## Work instructions
Copy out each line of the material that includes the word "العائلة".

## Data for review
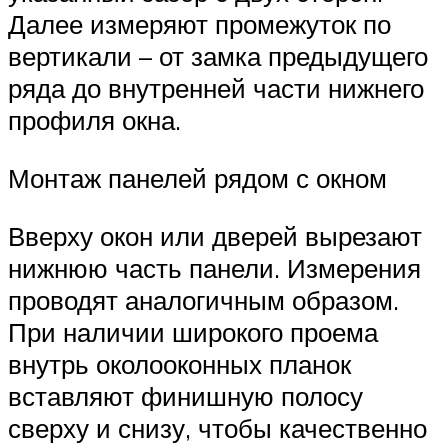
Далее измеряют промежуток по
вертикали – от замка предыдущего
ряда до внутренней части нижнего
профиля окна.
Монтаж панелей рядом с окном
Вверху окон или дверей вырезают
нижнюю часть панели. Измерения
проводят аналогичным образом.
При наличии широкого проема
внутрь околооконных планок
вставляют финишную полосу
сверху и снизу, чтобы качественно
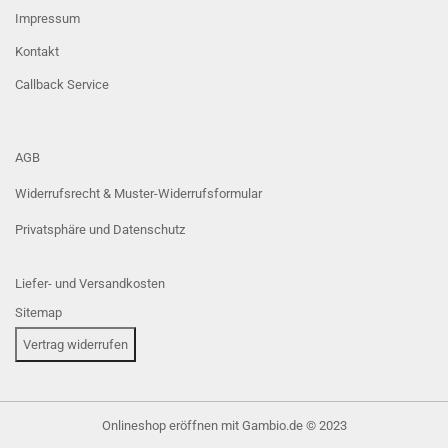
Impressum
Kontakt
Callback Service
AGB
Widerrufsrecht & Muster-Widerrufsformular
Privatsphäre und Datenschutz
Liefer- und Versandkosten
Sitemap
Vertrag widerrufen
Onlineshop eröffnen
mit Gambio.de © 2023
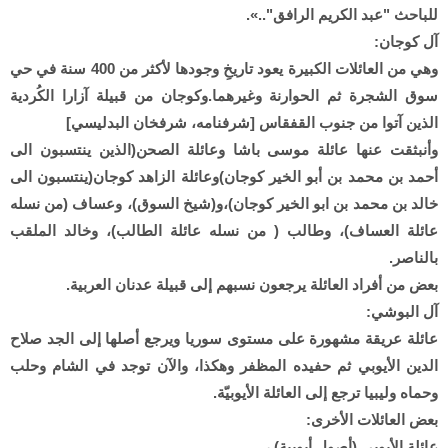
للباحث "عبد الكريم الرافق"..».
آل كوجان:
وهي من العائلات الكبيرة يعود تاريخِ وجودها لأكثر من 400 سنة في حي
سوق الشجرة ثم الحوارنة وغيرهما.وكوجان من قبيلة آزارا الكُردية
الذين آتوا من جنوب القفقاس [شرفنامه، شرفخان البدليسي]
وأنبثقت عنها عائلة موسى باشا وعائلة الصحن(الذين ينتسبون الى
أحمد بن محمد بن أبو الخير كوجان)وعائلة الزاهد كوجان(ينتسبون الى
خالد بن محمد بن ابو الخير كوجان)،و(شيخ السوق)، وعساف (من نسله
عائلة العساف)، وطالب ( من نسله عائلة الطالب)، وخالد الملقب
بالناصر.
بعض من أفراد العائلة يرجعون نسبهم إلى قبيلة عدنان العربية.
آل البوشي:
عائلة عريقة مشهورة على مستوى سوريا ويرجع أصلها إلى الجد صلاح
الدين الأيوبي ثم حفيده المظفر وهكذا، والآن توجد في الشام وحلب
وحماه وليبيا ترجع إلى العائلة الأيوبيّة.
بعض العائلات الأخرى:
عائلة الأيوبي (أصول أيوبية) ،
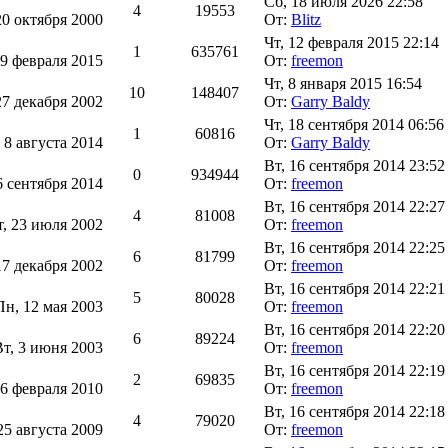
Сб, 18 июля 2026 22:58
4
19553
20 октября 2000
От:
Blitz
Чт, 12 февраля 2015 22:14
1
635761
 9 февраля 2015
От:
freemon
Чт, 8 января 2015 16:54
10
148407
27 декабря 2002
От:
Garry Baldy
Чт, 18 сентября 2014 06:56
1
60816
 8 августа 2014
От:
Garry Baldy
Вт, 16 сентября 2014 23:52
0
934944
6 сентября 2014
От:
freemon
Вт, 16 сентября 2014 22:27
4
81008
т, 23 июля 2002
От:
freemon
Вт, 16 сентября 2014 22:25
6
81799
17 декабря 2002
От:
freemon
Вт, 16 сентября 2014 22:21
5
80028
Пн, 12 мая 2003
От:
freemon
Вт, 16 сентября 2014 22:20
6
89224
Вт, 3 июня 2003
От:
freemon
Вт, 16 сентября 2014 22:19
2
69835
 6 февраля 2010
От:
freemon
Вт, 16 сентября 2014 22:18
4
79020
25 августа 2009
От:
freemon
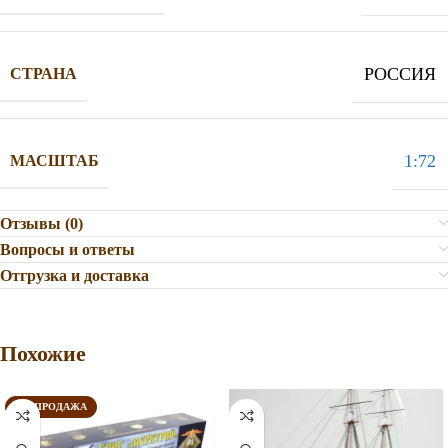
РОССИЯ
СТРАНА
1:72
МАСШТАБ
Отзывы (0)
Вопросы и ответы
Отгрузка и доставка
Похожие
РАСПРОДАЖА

---

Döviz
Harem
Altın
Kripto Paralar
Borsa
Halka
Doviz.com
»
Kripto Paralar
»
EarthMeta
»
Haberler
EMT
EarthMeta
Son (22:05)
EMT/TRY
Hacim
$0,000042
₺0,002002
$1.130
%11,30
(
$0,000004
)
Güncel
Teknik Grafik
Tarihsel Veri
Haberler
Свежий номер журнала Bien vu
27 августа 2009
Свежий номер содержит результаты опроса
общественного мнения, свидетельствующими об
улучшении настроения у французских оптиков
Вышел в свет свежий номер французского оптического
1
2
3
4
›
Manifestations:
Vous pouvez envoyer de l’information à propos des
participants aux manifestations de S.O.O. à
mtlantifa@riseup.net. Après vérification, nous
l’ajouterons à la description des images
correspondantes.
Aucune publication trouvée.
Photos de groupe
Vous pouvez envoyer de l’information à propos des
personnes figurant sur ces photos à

## Task solution
بعض من أفراد العائلة يرجعون نسبهم إلى قبيلة عدنان العربية.
وحماه وليبيا ترجع إلى العائلة الأيوبيّة.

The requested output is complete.